#### Records to process:
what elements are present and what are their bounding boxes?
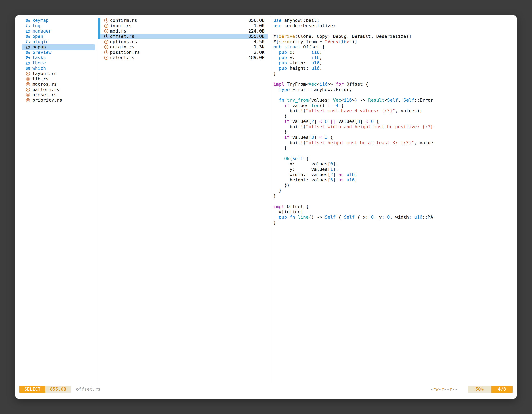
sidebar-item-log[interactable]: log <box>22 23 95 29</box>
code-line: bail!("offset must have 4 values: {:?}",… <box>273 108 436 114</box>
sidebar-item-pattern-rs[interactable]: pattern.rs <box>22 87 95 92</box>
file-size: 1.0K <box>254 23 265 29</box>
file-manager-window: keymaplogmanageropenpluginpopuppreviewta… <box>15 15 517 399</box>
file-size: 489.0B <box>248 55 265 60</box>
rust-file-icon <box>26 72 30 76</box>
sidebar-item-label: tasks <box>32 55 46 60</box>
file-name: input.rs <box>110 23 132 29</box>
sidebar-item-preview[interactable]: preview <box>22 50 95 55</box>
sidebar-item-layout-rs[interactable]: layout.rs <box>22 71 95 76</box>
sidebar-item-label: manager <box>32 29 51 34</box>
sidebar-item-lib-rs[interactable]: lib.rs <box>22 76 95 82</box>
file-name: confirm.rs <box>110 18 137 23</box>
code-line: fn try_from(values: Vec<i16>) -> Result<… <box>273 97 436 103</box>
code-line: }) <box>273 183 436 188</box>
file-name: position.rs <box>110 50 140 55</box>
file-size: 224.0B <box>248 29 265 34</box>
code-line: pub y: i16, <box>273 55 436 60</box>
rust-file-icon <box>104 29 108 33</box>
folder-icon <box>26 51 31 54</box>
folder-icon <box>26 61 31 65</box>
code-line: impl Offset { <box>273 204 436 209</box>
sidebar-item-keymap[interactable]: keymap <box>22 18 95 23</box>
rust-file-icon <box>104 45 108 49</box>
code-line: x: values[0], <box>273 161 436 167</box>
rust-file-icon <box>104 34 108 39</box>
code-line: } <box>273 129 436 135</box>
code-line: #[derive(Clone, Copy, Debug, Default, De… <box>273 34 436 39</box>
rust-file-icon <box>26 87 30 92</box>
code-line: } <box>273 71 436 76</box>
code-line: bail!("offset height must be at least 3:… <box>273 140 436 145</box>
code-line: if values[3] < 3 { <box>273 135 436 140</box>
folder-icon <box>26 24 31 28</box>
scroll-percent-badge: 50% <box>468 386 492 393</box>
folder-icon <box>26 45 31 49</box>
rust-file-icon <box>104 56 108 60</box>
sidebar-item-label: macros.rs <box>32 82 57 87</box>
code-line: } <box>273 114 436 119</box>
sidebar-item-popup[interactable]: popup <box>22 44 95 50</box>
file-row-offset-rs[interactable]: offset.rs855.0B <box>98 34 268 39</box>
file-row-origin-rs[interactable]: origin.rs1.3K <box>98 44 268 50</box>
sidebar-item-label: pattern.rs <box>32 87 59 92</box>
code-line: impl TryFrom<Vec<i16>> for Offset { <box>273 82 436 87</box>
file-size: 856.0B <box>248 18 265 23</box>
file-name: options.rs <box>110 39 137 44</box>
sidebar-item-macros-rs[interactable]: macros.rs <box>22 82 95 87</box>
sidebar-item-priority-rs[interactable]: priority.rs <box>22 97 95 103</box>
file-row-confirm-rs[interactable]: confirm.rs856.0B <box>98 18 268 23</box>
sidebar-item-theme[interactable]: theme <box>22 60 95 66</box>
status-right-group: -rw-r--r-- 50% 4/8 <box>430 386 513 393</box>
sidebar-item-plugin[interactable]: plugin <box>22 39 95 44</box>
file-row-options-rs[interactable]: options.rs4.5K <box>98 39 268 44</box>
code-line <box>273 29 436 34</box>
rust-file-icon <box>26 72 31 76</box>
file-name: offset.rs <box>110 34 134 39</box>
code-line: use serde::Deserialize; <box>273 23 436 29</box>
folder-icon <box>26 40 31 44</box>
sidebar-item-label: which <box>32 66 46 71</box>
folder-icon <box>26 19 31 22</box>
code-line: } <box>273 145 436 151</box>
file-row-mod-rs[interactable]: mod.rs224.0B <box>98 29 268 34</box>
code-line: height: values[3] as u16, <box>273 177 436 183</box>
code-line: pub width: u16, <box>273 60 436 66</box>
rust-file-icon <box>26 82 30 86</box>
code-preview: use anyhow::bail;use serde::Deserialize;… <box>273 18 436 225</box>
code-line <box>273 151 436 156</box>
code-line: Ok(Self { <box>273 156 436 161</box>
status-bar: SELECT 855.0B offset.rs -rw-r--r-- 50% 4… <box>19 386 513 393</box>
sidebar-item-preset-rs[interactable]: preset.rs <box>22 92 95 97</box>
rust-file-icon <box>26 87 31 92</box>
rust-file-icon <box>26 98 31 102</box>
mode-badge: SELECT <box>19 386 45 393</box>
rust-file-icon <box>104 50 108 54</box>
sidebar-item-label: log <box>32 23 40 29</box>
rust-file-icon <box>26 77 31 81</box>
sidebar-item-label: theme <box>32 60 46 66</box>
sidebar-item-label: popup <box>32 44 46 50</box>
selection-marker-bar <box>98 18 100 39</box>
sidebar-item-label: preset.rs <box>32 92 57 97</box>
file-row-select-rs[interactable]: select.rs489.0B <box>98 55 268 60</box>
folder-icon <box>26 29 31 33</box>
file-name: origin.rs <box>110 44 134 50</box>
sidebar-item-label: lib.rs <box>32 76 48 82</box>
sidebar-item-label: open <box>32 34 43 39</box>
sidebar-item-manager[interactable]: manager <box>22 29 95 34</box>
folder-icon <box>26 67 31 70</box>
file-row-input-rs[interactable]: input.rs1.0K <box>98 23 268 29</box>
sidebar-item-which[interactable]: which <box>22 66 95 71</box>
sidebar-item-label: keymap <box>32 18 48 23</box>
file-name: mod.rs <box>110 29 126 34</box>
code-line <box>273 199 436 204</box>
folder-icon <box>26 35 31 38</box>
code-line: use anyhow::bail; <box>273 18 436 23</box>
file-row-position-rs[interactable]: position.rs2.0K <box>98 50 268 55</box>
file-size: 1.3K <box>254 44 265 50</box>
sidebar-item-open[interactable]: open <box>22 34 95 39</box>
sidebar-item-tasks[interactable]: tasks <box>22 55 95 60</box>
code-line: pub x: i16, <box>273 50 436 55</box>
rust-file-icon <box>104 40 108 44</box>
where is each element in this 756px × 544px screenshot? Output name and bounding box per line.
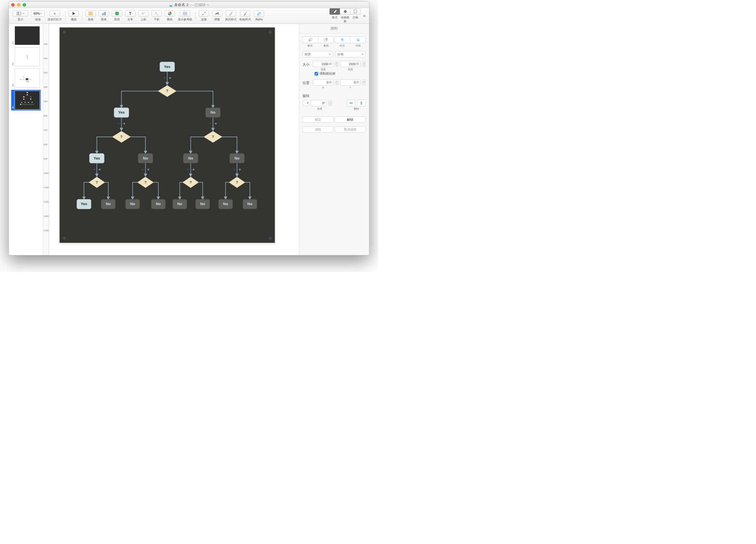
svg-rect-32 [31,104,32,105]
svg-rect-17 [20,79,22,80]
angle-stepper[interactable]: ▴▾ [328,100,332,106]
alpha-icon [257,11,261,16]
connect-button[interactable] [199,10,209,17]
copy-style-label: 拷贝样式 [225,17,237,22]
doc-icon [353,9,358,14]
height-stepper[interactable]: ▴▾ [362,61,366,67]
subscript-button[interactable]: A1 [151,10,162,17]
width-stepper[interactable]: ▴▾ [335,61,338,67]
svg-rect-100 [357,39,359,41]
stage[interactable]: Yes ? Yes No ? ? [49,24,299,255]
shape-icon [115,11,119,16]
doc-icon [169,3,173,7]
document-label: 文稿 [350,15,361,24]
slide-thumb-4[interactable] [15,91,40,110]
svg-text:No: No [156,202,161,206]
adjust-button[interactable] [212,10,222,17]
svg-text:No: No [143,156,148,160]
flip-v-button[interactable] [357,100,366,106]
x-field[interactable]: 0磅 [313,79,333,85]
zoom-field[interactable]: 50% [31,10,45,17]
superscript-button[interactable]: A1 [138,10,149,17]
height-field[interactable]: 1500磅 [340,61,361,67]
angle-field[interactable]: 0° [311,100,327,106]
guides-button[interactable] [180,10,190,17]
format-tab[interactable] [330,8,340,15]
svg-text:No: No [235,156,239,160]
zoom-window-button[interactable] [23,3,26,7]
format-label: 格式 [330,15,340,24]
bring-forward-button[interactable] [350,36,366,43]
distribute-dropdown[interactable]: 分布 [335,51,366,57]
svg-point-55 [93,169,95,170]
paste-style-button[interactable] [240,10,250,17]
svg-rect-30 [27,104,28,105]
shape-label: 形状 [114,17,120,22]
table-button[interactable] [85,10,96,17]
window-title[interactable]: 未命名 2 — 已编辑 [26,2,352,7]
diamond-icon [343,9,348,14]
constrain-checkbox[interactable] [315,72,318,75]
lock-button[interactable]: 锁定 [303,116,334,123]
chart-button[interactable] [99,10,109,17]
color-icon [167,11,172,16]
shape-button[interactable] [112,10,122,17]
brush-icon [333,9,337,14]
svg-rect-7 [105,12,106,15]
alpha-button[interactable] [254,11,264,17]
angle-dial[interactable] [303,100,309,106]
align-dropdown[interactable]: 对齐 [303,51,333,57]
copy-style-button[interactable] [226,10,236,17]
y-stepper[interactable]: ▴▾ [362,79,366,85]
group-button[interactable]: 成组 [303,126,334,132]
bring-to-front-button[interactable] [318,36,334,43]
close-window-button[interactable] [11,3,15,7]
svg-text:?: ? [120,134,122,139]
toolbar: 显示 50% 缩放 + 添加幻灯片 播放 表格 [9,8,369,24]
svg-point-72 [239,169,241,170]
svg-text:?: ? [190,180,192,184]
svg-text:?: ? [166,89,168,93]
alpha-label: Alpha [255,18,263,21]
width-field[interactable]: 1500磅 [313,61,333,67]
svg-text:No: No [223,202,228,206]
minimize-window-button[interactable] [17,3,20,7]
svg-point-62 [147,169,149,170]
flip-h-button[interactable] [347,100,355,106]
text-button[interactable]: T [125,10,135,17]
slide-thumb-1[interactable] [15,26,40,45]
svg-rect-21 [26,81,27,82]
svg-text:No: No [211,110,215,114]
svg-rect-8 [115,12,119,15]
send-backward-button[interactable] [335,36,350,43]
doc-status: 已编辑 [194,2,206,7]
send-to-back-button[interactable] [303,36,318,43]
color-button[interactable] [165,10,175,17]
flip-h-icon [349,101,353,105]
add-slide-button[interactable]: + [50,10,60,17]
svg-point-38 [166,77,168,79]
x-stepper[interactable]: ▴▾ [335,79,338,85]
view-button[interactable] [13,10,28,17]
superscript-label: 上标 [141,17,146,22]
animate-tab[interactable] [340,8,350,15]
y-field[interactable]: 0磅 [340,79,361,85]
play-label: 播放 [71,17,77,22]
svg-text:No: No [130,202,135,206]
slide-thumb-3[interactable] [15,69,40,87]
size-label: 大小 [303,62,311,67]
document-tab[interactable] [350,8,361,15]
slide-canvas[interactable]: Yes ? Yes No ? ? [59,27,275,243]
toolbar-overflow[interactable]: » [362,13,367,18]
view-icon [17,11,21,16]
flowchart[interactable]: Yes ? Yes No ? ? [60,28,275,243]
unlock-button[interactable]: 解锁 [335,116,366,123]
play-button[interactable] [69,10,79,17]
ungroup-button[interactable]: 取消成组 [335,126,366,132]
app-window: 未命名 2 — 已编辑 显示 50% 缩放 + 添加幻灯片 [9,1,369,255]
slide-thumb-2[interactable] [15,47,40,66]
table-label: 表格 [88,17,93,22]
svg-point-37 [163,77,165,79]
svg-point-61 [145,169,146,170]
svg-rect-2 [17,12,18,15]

#### Exercise prompt:
Scan the data above for the string "folder" and copy each line where it appears.

#### Task result:
folder-icon <box>26 51 31 54</box>
folder-icon <box>26 61 31 65</box>
folder-icon <box>26 24 31 28</box>
folder-icon <box>26 45 31 49</box>
folder-icon <box>26 40 31 44</box>
folder-icon <box>26 19 31 22</box>
folder-icon <box>26 29 31 33</box>
folder-icon <box>26 67 31 70</box>
folder-icon <box>26 35 31 38</box>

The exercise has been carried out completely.